Esse momento foi uma das muitas vezes em que os funcionários dos EUA, em público e em privado, foram forçados a explicar o estado fracturado da política americana e as visões concorrentes da sua política externa.

Sen. Chris Coons (D-Del.), membro do delegação parlamentar de sete legisladores na Magic Mountainadmitiu que ele e os seus colegas tiveram de consolar os líderes globais sobre os debates no seu país, nomeadamente sobre as disputas legislativas sobre 61 mil milhões de dólares para as forças da Ucrânia e o possível regresso de Donald Trump ao Salão Oval.

Mas Coons, um confidente do Presidente Joe Biden, acrescentou que não há razão para reclamar dos EUA, até porque o país reforçou as relações em todo o mundo e reforçou a sua economia contra os ventos contrários. “Sinto-me mais otimista quanto ao lugar da América no mundo.”

Nem todo mundo se sente assim. O presidente ucraniano, Volodymyr Zelenskyy, queixou-se numa sessão off-record vazada sobre o péssimo estado da política americana. Outros expressaram clara preocupação com a trajetória de Washington e com o que adversários como o presidente russo, Vladimir Putin, fariam se o país não mantivesse o rumo.

“Os EUA são um garante da segurança europeia. Isso é um facto”, disse Gabrielius Landsbergis, ministro dos Negócios Estrangeiros da Lituânia. “Precisamos dos EUA. Nem começo a pensar nos cenários que mudariam a postura dos Estados Unidos. Isso apenas alimentará o caos que Putin iniciou imediatamente, e então provavelmente levaria a mais guerra, a mais instabilidade e a mais custos”.

Oksana Markarova, embaixadora da Ucrânia nos EUA, questionada durante um evento organizado pelo meio de comunicação Semafor sobre a ameaça que a polarização política dos EUA representa para equipar as forças ucranianas, disse que “a única ameaça para nós é a Rússia”. Mas ela acrescentou: “sabíamos que era um ano eleitoral nos EUA. Sabíamos que não seria fácil” garantir mais ajuda para Kiev.

As inseguranças em relação à política americana continuaram a espalhar-se para além das reuniões privadas e paralelas, chegando a ambientes públicos.

Durante uma entrevista no palco principal, o conselheiro de segurança nacional dos EUA, Jake Sullivan, defendeu a abordagem da administração ao conflito Israel-Hamas e a resposta militar aos ataques Houthi a navios comerciais no Mar Vermelho.

As negociações para uma solução de dois Estados eram uma impossibilidade mesmo antes do ataque do Hamas em 7 de Outubro, argumentou Sullivan, por isso a única forma de fazer progressos era mediar acordos de normalização com as nações árabes em troca de um caminho para um país palestiniano. E, disse ele, os contínuos lançamentos de mísseis dos Houthis, mesmo depois dos ataques punitivos liderados pelos EUA no Iémen, não eram prova de um fracasso americano.
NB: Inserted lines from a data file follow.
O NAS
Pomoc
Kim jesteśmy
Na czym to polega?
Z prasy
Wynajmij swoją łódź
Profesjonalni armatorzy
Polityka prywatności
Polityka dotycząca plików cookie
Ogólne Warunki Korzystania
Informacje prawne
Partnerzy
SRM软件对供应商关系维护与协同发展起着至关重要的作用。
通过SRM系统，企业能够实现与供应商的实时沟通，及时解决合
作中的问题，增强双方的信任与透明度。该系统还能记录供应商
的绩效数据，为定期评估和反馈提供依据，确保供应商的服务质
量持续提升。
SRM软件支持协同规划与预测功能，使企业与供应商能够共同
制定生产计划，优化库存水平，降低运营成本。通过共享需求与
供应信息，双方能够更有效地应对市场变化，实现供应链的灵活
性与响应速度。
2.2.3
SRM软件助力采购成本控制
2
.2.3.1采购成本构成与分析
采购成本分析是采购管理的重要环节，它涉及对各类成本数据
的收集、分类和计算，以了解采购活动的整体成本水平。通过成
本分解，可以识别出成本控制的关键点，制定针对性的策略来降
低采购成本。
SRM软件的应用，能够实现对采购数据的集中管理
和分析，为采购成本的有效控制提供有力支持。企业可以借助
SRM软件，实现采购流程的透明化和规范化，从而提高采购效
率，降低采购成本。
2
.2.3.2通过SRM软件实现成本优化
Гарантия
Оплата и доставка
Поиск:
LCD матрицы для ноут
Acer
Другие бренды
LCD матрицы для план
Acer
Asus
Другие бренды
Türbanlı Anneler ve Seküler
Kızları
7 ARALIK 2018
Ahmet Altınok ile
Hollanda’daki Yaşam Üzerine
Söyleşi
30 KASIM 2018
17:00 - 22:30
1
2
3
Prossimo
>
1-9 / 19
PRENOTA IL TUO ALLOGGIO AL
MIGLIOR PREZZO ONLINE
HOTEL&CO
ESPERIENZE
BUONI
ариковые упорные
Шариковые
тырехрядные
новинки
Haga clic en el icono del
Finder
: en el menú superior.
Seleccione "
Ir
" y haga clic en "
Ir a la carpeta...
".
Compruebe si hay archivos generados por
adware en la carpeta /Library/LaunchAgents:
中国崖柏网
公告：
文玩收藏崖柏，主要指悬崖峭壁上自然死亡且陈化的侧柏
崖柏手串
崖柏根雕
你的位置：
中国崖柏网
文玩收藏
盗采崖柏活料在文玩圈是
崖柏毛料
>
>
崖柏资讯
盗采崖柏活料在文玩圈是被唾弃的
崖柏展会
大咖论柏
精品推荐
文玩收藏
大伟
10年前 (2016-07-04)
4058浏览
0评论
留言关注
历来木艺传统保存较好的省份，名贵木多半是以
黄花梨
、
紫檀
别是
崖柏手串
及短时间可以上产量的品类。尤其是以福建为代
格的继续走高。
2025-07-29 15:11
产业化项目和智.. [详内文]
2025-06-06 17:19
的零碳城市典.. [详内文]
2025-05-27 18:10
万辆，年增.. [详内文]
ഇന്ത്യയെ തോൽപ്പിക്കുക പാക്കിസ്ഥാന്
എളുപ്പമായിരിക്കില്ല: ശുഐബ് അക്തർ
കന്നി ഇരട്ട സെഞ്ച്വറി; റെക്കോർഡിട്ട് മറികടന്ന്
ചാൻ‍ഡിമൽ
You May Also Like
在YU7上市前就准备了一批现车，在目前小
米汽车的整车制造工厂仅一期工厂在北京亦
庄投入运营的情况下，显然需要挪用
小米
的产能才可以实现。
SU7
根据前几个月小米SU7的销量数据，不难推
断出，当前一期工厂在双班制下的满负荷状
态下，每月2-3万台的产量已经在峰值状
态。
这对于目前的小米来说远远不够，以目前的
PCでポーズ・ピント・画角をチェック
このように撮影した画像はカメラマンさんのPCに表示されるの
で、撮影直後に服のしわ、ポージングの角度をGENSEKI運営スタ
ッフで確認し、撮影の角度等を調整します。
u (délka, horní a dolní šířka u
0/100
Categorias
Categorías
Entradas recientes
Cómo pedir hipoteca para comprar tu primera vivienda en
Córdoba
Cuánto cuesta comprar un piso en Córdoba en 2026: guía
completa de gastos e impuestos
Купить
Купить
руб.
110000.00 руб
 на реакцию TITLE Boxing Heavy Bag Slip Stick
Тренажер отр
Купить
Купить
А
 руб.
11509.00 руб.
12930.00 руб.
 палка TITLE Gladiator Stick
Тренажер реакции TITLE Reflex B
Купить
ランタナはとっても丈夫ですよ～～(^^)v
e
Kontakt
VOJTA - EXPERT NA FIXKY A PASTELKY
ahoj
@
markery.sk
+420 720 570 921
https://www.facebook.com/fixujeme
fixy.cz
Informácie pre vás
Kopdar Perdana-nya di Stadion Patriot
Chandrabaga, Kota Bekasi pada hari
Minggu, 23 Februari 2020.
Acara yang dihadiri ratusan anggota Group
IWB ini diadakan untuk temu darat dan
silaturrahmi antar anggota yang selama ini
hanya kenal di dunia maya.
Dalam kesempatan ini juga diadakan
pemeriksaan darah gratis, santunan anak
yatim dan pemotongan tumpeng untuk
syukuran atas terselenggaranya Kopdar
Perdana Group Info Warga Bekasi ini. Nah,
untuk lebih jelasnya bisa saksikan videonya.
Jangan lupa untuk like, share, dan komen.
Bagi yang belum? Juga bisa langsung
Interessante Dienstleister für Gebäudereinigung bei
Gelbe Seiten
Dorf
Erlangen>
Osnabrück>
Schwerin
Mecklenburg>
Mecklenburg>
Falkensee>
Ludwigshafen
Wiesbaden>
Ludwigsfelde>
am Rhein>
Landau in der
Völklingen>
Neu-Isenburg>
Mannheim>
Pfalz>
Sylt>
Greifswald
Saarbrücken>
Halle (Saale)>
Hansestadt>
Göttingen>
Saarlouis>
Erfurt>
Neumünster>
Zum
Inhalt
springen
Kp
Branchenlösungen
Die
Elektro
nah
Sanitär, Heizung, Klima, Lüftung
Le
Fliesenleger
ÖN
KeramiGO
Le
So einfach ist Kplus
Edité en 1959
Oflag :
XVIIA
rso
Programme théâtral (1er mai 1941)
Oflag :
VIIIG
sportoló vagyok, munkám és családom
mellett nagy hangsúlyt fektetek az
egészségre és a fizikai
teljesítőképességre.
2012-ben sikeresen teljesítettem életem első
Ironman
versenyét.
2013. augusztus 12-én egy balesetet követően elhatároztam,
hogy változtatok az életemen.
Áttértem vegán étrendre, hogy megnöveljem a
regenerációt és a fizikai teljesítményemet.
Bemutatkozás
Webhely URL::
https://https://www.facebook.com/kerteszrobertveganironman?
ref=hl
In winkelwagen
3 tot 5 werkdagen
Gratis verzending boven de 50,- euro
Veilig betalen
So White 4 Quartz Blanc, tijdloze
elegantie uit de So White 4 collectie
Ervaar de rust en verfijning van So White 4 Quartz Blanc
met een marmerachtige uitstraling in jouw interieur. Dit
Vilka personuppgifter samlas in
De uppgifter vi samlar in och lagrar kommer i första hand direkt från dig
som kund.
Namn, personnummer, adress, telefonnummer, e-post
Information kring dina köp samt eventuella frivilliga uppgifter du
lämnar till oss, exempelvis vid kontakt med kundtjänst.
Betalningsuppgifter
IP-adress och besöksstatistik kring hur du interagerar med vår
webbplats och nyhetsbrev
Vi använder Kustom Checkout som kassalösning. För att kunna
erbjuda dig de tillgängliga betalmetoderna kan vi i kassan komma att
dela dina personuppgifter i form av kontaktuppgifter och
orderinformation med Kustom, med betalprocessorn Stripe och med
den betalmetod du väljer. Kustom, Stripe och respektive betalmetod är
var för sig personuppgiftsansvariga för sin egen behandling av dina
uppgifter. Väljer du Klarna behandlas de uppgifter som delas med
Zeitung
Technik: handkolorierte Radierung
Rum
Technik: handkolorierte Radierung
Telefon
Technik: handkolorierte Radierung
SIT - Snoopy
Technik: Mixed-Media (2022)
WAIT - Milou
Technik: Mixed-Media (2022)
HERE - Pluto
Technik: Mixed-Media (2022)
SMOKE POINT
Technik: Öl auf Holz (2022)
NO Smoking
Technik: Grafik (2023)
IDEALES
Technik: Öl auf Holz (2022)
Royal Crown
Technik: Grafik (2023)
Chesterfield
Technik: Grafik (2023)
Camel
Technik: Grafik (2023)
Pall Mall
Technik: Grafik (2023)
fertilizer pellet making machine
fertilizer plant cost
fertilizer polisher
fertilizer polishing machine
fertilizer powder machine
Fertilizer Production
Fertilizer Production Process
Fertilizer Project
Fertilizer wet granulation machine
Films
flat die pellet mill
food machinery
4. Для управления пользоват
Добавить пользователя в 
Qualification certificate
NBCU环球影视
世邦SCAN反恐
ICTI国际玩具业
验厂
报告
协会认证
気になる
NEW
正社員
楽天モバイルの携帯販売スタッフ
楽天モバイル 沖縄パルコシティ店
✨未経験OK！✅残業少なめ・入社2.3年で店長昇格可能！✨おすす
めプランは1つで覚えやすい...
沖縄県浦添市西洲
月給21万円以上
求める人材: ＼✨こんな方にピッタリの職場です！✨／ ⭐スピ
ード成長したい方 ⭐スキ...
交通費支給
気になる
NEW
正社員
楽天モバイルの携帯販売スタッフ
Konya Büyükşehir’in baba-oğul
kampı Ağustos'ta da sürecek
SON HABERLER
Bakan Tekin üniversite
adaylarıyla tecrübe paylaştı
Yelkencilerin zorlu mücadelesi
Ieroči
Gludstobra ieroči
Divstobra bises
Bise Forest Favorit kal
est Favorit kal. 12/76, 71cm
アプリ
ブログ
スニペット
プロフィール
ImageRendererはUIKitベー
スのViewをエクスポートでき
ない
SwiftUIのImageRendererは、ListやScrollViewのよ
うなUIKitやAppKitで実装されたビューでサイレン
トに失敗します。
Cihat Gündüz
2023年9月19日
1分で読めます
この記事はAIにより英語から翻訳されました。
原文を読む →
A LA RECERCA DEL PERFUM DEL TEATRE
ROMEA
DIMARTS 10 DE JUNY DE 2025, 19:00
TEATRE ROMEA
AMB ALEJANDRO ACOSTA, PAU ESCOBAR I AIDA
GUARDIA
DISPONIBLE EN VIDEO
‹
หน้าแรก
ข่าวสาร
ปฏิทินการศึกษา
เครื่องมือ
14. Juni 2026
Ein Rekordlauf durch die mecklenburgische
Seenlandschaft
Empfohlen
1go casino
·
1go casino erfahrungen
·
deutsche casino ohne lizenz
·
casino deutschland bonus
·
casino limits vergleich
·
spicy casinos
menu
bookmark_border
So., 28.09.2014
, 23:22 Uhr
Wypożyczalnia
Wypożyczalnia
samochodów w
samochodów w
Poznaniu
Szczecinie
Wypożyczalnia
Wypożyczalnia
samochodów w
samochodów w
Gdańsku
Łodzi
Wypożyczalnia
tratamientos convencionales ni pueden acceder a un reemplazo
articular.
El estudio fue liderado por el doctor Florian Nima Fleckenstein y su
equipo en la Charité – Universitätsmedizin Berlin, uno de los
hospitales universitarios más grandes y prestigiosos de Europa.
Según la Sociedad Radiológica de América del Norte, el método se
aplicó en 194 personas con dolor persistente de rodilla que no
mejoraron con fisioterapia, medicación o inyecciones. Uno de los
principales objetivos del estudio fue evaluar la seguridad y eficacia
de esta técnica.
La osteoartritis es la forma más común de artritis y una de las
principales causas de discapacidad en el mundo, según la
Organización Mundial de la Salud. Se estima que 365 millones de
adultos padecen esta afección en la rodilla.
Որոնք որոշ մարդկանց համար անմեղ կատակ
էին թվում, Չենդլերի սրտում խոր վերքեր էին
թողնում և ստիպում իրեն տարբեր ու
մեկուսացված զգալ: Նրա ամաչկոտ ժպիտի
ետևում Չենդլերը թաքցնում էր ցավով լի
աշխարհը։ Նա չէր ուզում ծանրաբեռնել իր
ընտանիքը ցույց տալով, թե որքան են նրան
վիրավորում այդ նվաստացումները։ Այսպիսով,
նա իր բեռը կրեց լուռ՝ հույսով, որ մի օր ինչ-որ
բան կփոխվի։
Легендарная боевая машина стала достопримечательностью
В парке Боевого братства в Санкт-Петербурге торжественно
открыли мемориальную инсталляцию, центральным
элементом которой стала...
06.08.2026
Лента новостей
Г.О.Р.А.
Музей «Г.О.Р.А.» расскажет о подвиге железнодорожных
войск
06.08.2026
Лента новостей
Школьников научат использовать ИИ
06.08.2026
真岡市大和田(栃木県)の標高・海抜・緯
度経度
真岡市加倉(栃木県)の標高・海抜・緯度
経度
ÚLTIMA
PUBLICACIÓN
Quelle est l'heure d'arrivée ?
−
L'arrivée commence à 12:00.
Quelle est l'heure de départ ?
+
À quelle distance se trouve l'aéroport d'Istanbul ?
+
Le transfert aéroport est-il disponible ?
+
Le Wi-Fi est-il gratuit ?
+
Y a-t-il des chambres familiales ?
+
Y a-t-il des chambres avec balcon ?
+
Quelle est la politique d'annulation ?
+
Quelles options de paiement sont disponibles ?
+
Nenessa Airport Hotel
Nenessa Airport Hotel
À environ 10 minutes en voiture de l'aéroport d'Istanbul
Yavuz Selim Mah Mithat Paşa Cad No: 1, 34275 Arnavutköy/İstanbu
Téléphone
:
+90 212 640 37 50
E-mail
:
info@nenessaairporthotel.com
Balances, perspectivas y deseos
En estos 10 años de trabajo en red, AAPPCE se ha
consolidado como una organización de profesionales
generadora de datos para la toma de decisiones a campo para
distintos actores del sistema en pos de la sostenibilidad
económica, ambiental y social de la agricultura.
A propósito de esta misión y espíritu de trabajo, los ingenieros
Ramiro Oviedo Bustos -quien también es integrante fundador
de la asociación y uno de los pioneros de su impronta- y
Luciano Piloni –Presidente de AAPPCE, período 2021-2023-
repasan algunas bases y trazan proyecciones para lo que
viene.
“Não dissemos que, quando lançámos os nossos ataques, eles iriam acabar de uma vez por todas, os Houthis seriam totalmente dissuadidos”, disse Sullivan. “Previmos que os Houthis continuariam a tentar manter esta artéria crítica em risco e continuamos a reservar-nos o direito de tomar outras medidas.” (A resposta ignorou a justificativa dos próprios poderes de guerra da Casa Branca para o Congresso afirmando que Biden dirigiu a resposta “para degradar e perturbar a capacidade dos militantes Houthi de realizar ataques futuros”.)

Biden ecoou o sentimento de Sullivan Quinta-feira antes de embarcar no Marine One. Um repórter perguntou se as greves estavam “funcionando” contra os Houthis. Ele respondeu: “Quando você diz ‘trabalhar’, eles estão impedindo os Houthis? Não. Eles vão continuar? Sim.”

Ambos os comentários obtiveram resistência imediata. Com o objetivo de formalizar os laços entre Israel e as nações árabes, Michael Hanna, do Grupo de Crise Internacional disse que a lógica do governo “faltava”. Lidar com a Palestina é o caminho sustentável para a normalização.”

Quanto aos ataques Houthi, Gregory Brew, do Grupo Eurásia argumentou que “sinalizar que você não acha que sua ação militar contra um adversário mudará o comportamento desse adversário geralmente é uma coisa ruim de se fazer”.

Os EUA lançaram outra rodada de ataques contra alvos Houthi na noite de quinta-feira, pela quinta vez, e redesignaram o grupo militante apoiado pelo Irã como terrorista.

Também na quinta-feira, o primeiro-ministro israelense, Benjamin Netanyahu disse que contou aos EUA ele se opõe a qualquer criação de um Estado palestino após o fim da guerra.